Si dirà: poco male, innanzi a problemi di bilancio a differenza delle banche private gli istituti di emissione possono stampare tutta la moneta di cui hanno bisogno. Questo è senz’altro vero, ma ha delle conseguenze. Una è il deprezzamento della moneta. Immaginiamo di avere a che fare con una banca centrale claudicante, appesantita dalle perdite, che si mette a stampare moneta per dare ossigeno a se stessa. Se fossimo nel credito «privato», i depositanti scapperebbero. L’equivalente, in questo caso, è la fuga non agli sportelli ma dalla moneta: la scelta di altre valute per mantenervi i propri risparmi e per fare operazioni d’impresa.

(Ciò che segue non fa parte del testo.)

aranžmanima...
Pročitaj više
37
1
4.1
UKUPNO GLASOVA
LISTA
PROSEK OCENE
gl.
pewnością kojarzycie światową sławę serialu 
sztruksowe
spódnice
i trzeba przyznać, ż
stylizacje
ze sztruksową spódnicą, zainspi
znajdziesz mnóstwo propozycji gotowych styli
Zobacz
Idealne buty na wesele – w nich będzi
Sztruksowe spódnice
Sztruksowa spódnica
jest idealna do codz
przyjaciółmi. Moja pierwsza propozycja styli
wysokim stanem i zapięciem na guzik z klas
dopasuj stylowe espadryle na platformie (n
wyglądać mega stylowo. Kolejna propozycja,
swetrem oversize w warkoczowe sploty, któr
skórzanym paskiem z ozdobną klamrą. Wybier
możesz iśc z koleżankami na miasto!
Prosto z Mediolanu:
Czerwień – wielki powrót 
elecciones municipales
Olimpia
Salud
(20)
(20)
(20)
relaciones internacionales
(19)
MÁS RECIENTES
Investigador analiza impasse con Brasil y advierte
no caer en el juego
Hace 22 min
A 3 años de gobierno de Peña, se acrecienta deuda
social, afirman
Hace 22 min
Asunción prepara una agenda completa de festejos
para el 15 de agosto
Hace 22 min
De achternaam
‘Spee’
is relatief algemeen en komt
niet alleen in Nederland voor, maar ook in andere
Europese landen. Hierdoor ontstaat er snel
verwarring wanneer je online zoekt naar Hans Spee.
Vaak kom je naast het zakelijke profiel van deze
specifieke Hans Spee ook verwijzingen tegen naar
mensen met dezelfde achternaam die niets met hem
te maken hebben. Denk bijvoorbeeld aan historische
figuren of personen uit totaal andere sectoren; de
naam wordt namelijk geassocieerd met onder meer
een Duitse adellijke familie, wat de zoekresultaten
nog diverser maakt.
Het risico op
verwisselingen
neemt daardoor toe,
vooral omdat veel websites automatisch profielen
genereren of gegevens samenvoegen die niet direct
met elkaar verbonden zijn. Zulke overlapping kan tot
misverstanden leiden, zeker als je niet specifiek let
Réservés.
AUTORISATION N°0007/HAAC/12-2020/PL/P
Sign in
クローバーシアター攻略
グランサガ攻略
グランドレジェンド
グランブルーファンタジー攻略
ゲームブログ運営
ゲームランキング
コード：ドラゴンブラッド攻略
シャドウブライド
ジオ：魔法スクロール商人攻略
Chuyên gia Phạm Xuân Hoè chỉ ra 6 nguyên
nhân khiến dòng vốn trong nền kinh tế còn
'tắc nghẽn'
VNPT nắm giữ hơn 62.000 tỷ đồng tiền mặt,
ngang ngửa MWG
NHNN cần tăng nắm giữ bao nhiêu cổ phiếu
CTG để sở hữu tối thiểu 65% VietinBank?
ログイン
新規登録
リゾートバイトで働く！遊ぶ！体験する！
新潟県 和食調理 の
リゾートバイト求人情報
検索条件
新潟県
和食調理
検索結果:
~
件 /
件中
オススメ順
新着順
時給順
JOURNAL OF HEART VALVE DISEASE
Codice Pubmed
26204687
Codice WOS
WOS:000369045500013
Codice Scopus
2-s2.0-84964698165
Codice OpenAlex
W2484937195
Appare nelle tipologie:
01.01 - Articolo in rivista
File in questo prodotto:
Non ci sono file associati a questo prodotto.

E’ fantascienza, dal momento che stiamo parlando di Bce e Fed? Forse sì, ma la probabilità, pur remota, di uno scenario del genere è ben più elevata di quanto non fosse due anni fa. Di solito questi scenari si realizzavano in America Latina, dove le persone fuggono dalle monete rischiose riempiendosi di dollari. Non è detto che quanto sta avvenendo qui non rafforzi, sul piano finanziario, i Paesi emergenti, agevolando quella migrazione ad Est di cui si parla da decenni ma che per ora è rimasta un mero scenario. E non è detto che i singoli non possano cercare strumenti differenti: dall’oro alle criptovalute, oggi in crisi. Le banche centrali potrebbero essere presto innanzi a un bivio: salvare i loro asset o giocarsi la loro credibilità.